Our next question comes from the line of Josh Chan with UBS.
Can you share your insights on the cost inflation situation? What trends are you observing regarding materials and equipment, particularly in terms of labor? Also, what are your expectations for 2026?
We are not observing any significant changes in inflation regarding materials, supplies, labor, or other cost inputs. Our pricing strategy of 3% to 4% is proving effective, and our focus on CPI is yielding results. We are achieving leverage in our profit and loss statement, making inflation a less pressing issue compared to a year or two ago. In fact, we are witnessing a slight moderation in inflation across the economy, which is reflected in recent statements from the Federal Reserve. Therefore, we continue to anticipate margin improvement with our 3% to 4% pricing strategy.
And the only thing that's the hardest for us to control is likely fleet, right, if gas prices move up or down or next year, the price of a vehicle or something like that or something changes at the auction market for vehicles. But other than that, things appear to be relatively stable.
Got it. That's helpful. And maybe as my follow-up, I think you kind of alluded to this in one of your previous answers, but just curious on your plans for sales and marketing investment going into Q4 and in 2026 as well. I know that you've generated around like 10 basis points of leverage for 2 consecutive quarters now. So just wondering if like more room for leverage over there going forward.
I believe your question was about our investments in marketing and sales, and the leverage we're achieving from those. What we're observing is that we're gaining leverage across our portfolio from past investments. We will continue to assess opportunities for additional investments. As I mentioned earlier, we are operating in a growth market and experiencing significant growth. Achieving high single-digit organic growth on a constant currency basis is challenging for many, but we're successfully executing in a market that allows for that level of growth. Therefore, we plan to keep making investments to acquire customers, increase our market share, and strengthen our position.
I would add that from a marketing standpoint, we will continue to spend our marketing dollars. We have a budget allocated for it and we utilize those funds based on our knowledge of the market, ensuring appropriate allocation. Typically, we focus our spending in the marketing channel and plan to invest a certain percentage of our revenue there. We find the most opportunities for leverage in sales productivity. When looking at SG&A, it's the selling side where we make investments; sometimes this leads to cycles where we must evaluate the next level of investment as productivity increases. This may create short-term challenges on the sales side, but we understand that in the long term, this investment results in accelerated growth in a strong margin business. Balancing these aspects is something we continually assess.

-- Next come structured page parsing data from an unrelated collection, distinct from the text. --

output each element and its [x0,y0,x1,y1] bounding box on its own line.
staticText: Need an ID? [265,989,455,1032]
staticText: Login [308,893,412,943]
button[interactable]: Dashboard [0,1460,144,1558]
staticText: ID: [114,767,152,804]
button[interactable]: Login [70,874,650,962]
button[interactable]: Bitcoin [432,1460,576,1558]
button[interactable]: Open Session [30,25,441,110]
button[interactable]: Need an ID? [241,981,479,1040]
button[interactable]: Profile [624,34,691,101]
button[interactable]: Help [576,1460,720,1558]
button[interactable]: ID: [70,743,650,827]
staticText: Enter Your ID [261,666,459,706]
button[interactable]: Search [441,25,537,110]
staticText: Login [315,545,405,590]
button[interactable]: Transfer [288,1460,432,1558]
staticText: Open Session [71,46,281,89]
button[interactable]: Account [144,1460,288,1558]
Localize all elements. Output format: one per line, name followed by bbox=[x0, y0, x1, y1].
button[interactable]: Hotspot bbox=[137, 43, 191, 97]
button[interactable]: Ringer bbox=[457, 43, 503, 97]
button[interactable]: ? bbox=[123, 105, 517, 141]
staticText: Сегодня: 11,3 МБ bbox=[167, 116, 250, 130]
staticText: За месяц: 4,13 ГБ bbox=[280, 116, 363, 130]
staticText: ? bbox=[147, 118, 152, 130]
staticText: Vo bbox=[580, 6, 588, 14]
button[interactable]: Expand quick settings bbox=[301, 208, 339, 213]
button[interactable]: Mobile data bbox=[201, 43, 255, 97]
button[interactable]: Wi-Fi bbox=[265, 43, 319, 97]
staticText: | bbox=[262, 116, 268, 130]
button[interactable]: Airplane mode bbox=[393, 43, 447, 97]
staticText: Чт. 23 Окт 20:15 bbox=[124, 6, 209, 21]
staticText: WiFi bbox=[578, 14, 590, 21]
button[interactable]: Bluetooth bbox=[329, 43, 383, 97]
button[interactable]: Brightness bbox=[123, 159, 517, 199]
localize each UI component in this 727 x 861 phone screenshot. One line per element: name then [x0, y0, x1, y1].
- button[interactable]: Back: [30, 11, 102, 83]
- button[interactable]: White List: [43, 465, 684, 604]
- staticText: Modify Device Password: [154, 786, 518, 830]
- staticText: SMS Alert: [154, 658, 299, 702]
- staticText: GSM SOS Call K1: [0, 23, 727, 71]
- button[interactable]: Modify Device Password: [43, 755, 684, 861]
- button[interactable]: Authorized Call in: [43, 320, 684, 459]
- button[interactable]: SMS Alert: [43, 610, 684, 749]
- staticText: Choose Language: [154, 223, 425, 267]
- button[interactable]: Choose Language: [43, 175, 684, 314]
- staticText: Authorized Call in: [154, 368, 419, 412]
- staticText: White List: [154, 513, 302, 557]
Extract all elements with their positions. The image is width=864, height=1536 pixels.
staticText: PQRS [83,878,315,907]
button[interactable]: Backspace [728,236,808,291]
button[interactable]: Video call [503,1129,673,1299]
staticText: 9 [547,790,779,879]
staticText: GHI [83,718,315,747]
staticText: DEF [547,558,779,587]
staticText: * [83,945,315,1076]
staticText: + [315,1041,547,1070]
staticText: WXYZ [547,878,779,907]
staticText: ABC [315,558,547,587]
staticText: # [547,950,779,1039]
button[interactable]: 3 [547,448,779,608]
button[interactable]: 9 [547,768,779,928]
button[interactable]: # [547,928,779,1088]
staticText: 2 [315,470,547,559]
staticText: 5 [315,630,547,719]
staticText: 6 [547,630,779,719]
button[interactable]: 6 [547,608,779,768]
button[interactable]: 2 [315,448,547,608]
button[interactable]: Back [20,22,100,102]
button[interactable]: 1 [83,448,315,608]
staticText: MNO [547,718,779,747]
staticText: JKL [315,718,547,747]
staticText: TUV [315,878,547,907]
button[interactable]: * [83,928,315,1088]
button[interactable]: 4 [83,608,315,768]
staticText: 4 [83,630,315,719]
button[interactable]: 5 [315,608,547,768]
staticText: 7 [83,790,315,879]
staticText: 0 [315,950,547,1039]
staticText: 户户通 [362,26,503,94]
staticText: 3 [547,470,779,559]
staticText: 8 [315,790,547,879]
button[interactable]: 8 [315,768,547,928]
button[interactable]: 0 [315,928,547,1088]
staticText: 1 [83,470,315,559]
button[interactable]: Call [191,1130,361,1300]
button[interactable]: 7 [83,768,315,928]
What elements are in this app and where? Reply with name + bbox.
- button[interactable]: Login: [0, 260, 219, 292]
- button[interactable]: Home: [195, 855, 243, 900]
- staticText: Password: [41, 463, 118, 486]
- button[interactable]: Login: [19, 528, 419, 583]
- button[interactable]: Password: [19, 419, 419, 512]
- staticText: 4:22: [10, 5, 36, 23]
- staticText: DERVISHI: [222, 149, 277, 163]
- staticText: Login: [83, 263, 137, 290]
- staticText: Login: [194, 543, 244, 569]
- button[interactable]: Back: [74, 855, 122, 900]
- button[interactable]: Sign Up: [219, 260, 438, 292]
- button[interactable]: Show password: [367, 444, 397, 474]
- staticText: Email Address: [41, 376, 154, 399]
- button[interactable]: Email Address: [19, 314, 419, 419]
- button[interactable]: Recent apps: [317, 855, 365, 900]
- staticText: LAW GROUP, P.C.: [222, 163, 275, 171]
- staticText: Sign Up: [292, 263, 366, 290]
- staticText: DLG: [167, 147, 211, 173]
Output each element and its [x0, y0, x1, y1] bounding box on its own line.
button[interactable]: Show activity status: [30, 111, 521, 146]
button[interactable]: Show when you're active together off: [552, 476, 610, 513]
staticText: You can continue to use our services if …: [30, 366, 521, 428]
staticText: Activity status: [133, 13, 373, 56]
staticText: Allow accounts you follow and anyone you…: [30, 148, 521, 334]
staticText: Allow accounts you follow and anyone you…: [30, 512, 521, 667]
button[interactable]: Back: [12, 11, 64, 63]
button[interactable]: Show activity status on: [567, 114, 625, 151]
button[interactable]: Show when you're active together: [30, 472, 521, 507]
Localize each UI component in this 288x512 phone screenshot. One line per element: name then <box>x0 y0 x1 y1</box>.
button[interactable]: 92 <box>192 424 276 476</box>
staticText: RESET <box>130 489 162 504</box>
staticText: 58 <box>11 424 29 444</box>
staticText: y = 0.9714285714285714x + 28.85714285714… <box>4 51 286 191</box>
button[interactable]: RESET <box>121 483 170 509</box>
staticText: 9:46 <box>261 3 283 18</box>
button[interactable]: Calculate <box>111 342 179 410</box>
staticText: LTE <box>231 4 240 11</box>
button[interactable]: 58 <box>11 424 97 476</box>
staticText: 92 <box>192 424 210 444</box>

Right. As you achieve incremental gross margins of around 58 percent, you gain leverage on the general and administrative expenses, which encourages you to make those investments. You want to expand and that's our primary focus. Jerry and I are fully aligned in our desire to continue investing in and growing the business, as growth is an exciting endeavor.
And we have reached the end of the question-and-answer session. I would like to turn the floor back to management for closing remarks.
Thank you, everyone, for joining us today. We appreciate your interest in our company and look forward to speaking with you on our Q4 earnings call.
Thank you. And this concludes today's conference, and you may disconnect your lines at this time. Thank you for your participation.